Named XMMU J004243.6+412519, the object is 2.5 million light-years away. Its black hole probably has a mass 10 times that of our sun, and is devouring material from the star into a hot, rapidly rotating disk, which is emitting X-rays and subatomic particle jets that produce radio waves.

“This is, we think, the same mechanism at work in quasars at the cores of galaxies, where the black holes are millions of times more massive,” said research team leader Matthew Middleton at England’s University of Durham in a press release.

“However, in the smaller systems, things happen much more rapidly, giving us more data to help understand the physics at work.”

Learning more about this mechanism will help shed light on our early universe, when quasars are believed to have been important in the distribution of matter and energy.

So far, microquasars have only been detected in the Milky Way.
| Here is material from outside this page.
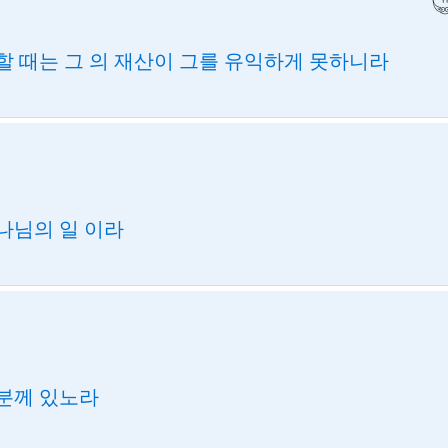
할 때는 그 의 재산이 그를 유익하게 못하니라
나님의 일 이라
분께 있노라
Finding this bingeing black hole in Andromeda is a missing link that explains previously observed ultraluminous X-Ray sources (ULX), which astronomers thought were either large black holes eating slowly or smaller ones feeding rapidly.

“Obscuration within our galaxy makes it difficult to study the disks of these microquasars in the Milky Way, but finding one in a neighboring galaxy means we probably can find many more, thus helping our efforts to better understand their physics,” Middleton concluded.

The research was published in Nature on Dec. 12.